I mean, in one sense, _obviously_. Most of the fearmongering around the GDPR comes from the ad industry (and to some extent from other impacted industries like the shadier parts of the debt collection industry, but they're much smaller and less noisy). I doubt there's an origanised conspiracy to discredit it as such, but most of the anti-GDPR talking points do ultimately come from the ad industry.

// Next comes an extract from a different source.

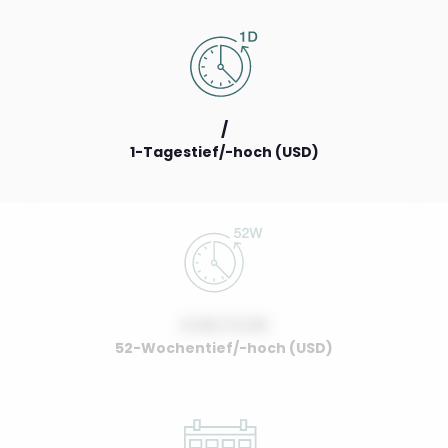
/
1-Tagestief/-hoch (USD)
0.00 / 0.00
52-Wochentief/-hoch (USD)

And this isn't that surprising, arguably. For most companies, the GDPR essentially means, at most, "your business model is fine, but your process is flawed; fix it". For large parts of the ad industry, it means "your business model is flawed; change it". Note that a lot of the ad industry complaints are around consent; either that it has to be asked for in the first place or that it's too hard to give accidentally. Well, yes, that's the point.

[Nextgrid]

> I'm not actually trying to explain or interpret anything. Instead, I am mostly paraphrasing

Yes, this is what I meant - apologies if this was worded poorly (edited it now). I was indeed referring to American's (wrong) understanding/interpretation of the GDPR you are referring to rather than your own article's interpretation of it.

> I think it's more about baseless misconceptions and myths being thrown out here and there. Ask yourself: Why?

Indeed it is, however misconceptions/myths can be referred to as misunderstandings. I'm sure there are business interests at play and why there's a lot of bad advice being thrown around in an attempt to demonize the GDPR and make it seem more annoying than it actually is, but if we were to only assume good faith then I think it's fair to call it a misunderstanding.

[p_l]

Locally (Poland) I had a feeling that a lot of the misconception was fueled by people trying to sell consulting on GDPR, when majority of the situation could be summed up as "remember the GIODO (polish PII protection agency) rules that you ignored so far? Now they have teeth".

But if you sold it as something more complex than "PII is like nuclear waste, you want to avoid it", then you couldn't sell high-priced "GDPR transformation services" or get lots of ad views on your spiffy web page :/

[Nextgrid]

Agreed.

There is a lot of money to be made in GDPR-related consulting peddling non-compliant snake oil. GDPR compliance is actually quite simple, however it is often detrimental to the business, so it's near-impossible to do "honest" GDPR consulting because you'd be telling your client things they don't want to hear and they would rather go to someone else that tells them what they want to hear, even if they don't actually solve the underlying problem of compliance.

That's the only reason I can think of why non-compliant consent management solutions (such as TrustArc) are thriving despite even a casual read of the regulations would immediately point out that they are not compliant and thus do not help to achieve the desired goal of GDPR compliance.

Unfortunately there is no enforcement at present so there's nobody out there to set the record straight and scare companies into compliance (potentially getting them to sue the consultancies for their non-compliant solutions).

[p_l]

At the same time, looking at all "parties" trying to track me on random website, my core question ends up being "why the everloving fuck why?".

A lot of actionable data for many a business can be safely separated from PII. Simultaneously I have hard time understanding why a simple website might need 20-50 different tracking services, all 3rd party. In my experience, that's the typical kind of business that was targeted by dishonest "GDPR consulting".

For majority of businesses that I talked with, GDPR compliance could be handled by implementing a set of rules that fit, normal font, on A4 page. There are few that truly required more, but those also had that data as crucial data, and that's where good honest consulting could do a lot of good.